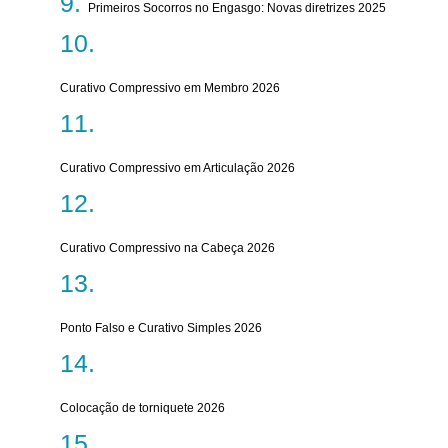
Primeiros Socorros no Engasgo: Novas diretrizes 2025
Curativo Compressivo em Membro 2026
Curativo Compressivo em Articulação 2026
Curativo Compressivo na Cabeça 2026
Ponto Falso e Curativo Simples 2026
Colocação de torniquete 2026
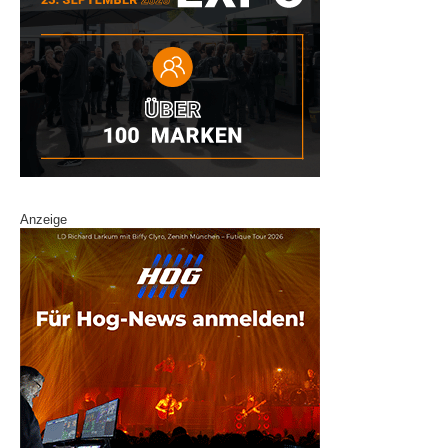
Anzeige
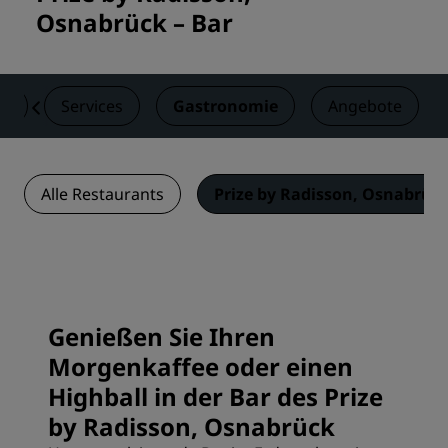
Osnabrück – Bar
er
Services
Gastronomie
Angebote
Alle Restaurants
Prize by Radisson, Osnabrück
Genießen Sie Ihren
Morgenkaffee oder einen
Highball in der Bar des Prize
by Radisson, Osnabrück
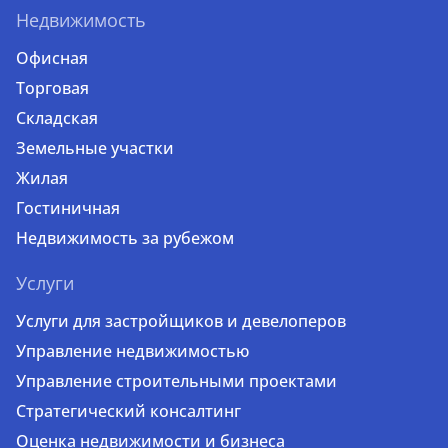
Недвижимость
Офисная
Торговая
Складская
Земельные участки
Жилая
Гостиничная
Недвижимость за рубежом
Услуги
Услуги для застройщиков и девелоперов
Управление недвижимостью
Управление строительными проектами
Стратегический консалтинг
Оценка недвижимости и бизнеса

===============

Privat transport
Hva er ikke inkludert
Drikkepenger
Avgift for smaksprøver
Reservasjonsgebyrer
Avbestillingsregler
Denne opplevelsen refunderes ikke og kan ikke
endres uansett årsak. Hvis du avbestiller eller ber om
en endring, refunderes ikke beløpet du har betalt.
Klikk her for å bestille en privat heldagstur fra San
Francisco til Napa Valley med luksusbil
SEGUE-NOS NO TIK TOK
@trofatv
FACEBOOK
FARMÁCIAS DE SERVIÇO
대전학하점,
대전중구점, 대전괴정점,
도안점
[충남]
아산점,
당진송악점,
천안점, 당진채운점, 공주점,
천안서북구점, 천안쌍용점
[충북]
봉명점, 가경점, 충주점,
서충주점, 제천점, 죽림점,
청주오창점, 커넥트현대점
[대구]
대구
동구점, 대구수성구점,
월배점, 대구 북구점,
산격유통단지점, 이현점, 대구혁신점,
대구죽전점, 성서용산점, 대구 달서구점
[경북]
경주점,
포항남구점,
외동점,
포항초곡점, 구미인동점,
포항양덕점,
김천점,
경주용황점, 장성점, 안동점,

===============

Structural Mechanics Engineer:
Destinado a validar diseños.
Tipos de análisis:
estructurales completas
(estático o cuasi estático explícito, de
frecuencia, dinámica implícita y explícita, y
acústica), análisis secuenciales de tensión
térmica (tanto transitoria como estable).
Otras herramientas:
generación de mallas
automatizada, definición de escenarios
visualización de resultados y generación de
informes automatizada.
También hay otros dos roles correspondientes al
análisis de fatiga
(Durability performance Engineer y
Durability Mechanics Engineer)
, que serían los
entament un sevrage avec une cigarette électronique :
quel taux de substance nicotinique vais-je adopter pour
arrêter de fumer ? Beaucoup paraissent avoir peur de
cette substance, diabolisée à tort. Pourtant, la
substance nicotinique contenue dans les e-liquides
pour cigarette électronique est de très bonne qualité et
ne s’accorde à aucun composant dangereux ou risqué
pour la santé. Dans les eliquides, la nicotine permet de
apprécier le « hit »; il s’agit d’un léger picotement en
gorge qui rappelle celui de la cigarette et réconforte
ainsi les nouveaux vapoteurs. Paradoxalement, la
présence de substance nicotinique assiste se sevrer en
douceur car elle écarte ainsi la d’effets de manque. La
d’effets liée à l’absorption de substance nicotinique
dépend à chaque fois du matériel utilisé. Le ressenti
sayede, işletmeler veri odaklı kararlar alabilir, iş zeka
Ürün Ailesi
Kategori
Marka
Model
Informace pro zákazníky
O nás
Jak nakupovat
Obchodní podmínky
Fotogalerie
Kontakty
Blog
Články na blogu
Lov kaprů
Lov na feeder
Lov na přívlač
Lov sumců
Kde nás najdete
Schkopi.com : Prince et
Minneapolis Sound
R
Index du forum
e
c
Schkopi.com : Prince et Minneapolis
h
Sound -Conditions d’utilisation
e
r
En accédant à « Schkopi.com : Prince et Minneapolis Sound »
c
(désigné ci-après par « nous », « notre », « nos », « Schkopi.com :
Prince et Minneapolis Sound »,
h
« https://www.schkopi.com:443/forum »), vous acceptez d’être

===============

» **EXERCISE REQUIREMENTS**:
Filter the entries above down to the lines that contain "Prince".

» **SOLUTION BELOW**:
Schkopi.com : Prince et
Schkopi.com : Prince et Minneapolis
En accédant à « Schkopi.com : Prince et Minneapolis Sound »
Prince et Minneapolis Sound »,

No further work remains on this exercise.